-------- Material shown --------

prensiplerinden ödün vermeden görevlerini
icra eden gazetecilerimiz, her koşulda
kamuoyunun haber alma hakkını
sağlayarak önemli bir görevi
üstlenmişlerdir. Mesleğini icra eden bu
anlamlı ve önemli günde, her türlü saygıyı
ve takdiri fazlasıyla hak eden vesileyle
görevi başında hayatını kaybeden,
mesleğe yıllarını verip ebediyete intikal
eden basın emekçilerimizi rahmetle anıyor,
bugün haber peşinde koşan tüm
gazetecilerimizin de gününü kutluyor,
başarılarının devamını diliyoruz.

--------

:: Task objective ::
None of the lines above may be skipped. Transcribe each one exactly.

:: Problem solution ::
prensiplerinden ödün vermeden görevlerini
icra eden gazetecilerimiz, her koşulda
kamuoyunun haber alma hakkını
sağlayarak önemli bir görevi
üstlenmişlerdir. Mesleğini icra eden bu
anlamlı ve önemli günde, her türlü saygıyı
ve takdiri fazlasıyla hak eden vesileyle
görevi başında hayatını kaybeden,
mesleğe yıllarını verip ebediyete intikal
eden basın emekçilerimizi rahmetle anıyor,
bugün haber peşinde koşan tüm
gazetecilerimizin de gününü kutluyor,
başarılarının devamını diliyoruz.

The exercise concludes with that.